I’ve made heavy use of my Zettelkasten to compose this post. The list of Zettel I used are at the bottom of the post.

Database Normalization and the Impedance Problem

STI — Single-Table Inheritance, image (c) Martin Fowler

Single-Table Inheritance (STI) fills unused columns with NULL depending on the object which is persisted. Look at the image above. If you store a Footballer object into the database table Players, only the columns name and club will be used. The two others will be NULLed-out.

This ruins your database normalization. According to [Jacobson 1990], p 273, The table Players would be in third normal form …

if, and only if, for all times, each row consists of a unique object identifier together with a number of mutually independent attribute values

How could this be broken in STI?

Think about a column sum_total which stores the sum of columns price and shipping. Database tables won’t ensure that sum_total is updated once you changed price, hence you’re prone to data inconsistency. sum_total is redundant since it repeats information you already have. (See the book by Jacobson, p. 273, too.)

Polluting the table with NULL values is adding dependency between the columns, too. It doesn’t make sense to fill in both club and bowling average for a single object or table row, although that combination is totally possible in your table. Your code probably won’t assign both attributes at once, one belonging to a Footballer, the other to a Bowler entity, but your database cannot be trained to adhere to the same principles. STI introduces bad database design for the sake of coder’s convenience.

The Ruby on Rails mentality to “let the database be dumb and the app be smart” isn’t to be depended on: Nathan Long pointed out he switched frameworks and languages over the years but had to keep the database.
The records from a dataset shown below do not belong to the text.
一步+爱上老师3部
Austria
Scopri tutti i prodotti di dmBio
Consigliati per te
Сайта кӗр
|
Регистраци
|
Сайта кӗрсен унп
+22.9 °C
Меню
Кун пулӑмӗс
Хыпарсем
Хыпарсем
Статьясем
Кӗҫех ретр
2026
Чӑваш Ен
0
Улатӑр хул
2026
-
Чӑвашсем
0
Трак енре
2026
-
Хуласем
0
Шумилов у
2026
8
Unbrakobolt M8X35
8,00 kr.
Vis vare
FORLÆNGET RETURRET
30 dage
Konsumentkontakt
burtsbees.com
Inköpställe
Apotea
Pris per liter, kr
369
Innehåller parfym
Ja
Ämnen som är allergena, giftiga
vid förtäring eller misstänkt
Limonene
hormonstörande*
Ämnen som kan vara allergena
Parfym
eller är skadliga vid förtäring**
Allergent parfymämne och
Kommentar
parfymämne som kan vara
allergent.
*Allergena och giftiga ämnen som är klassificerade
That’s a good reason to worry about database design and sustainable data integrity first and consider shortcuts your current programming framework provides second.
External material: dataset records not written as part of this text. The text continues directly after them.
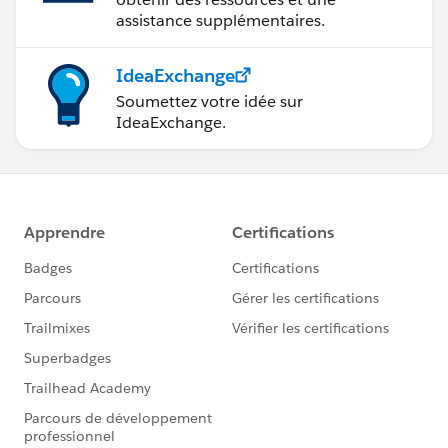
assistance supplémentaires.
IdeaExchange
Soumettez votre idée sur
IdeaExchange.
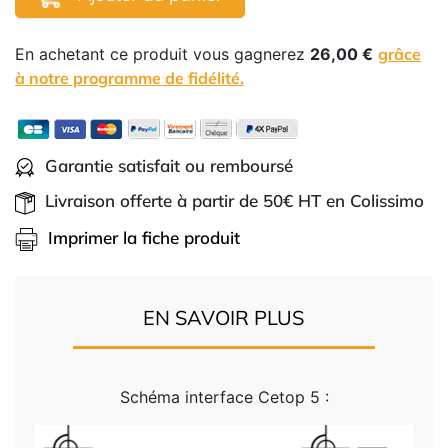
En achetant ce produit vous gagnerez
26,00 €
grâce
à notre programme de fidélité.
Garantie satisfait ou remboursé
Livraison offerte à partir de 50€ HT en Colissimo
Imprimer la fiche produit
EN SAVOIR PLUS
Schéma interface Cetop 5 :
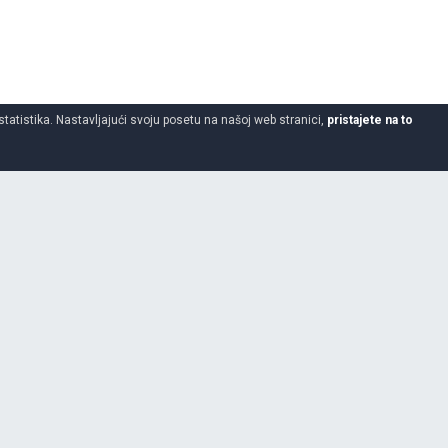
statistika. Nastavljajući svoju posetu na našoj web stranici,
pristajete na to
275
40
19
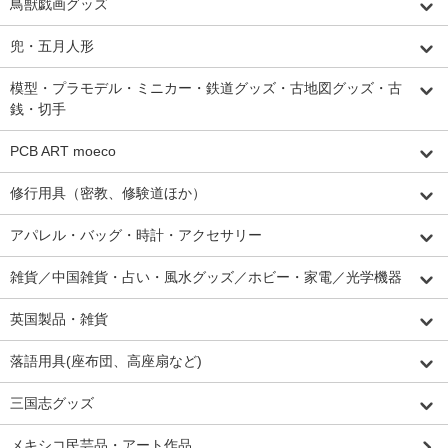
鳥獣戯画グッズ
兜・五月人形
模型・プラモデル・ミニカー・鉄道グッズ・古地図グッズ・古
銭・切手
PCB ART moeco
修行用具（密教、修験道ほか）
アパレル・バッグ・時計・アクセサリー
雑貨／中国雑貨・占い・風水グッズ／ホビー・家電／光学機器
英国製品・雑貨
落語用具(座布団、高座扇など)
三国志グッズ
メキシコ民芸品・アート作品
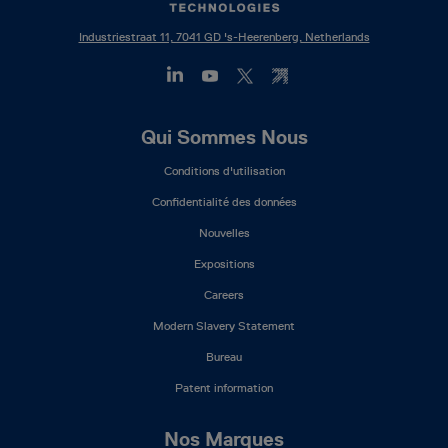
Industriestraat 11, 7041 GD 's-Heerenberg, Netherlands
Footer
Qui Sommes Nous
Mega
Conditions d'utilisation
Menu
(FR)
Confidentialité des données
Nouvelles
Expositions
Careers
Modern Slavery Statement
Bureau
Patent information
Nos Marques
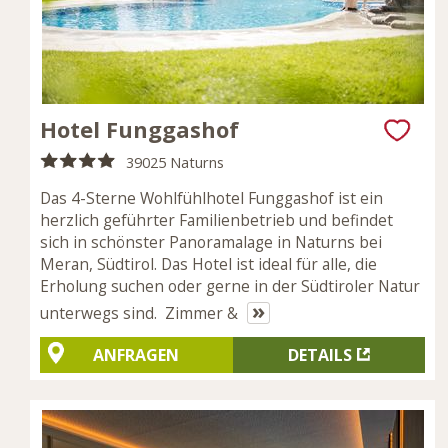
Hotel Funggashof
39025 Naturns
Das 4-Sterne Wohlfühlhotel Funggashof ist ein
herzlich geführter Familienbetrieb und befindet
sich in schönster Panoramalage in Naturns bei
Meran, Südtirol. Das Hotel ist ideal für alle, die
Erholung suchen oder gerne in der Südtiroler Natur
»
unterwegs sind. Zimmer &
ANFRAGEN
DETAILS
Object-oriented programming encourages objects with complex attributes. Objects have both primitive values and connections to other objects, the latter called “complex”. Relational Database Management Systems (RDBMS) like MySQL are only capable of storing primitive data types like integers and text, though. Object’s mutual attribute exclusivity can’t be expressed in RDBMS, either.

This incompatibility is called the impedance problem. (See pp. 269–283, notably p. 271, in [Jacobson 1990].) You’d need to map complex attributes like object references to other tables. A way out is to use Object Database Management Systems (ODBMS) to store objects and their relationships directly. Another way is to improve your database design drastically, which I suggest you do.

Solving the Impedance Problem with Good Design

CTI — Class-Table Inheritance, image (c) Martin Fowler

Your database design will need to differ from your domain model because class hierarchies cannot be expressed in databases easily and you wouldn’t want to get the easy pie by throwing database integrity away, buying into redundancy.

Consider the image above. The same class hierarchy as before is shown, but the database design is fundamentally different: specifications of Player like Bowler get their own details table. When you fetch a Bowler object from the database, you’d have to query both the Players and Bowlers table to get all the data.

This technique or design pattern is called Class-Table Inheritance (“CTI”, see [Fowler 2009]). It solves the impedance problem in a sane way, utilizing two-dimensional mapping. (See p. 275f in [Jacobson 1990].)

I’d call creating an Entity–Attribute–Value Model (EAV) an insane solution. EAV maps all attributes to relationships. Your object’s table would consist of these columns:

Entity,
Attribute, a “Foreign Key” reference to the attribute’s definition, and
the Value of the Attribute.

To me, this is a few miles too far from the domain model. I wouldn’t know how a database schema could be any more distanced from the objects it persists.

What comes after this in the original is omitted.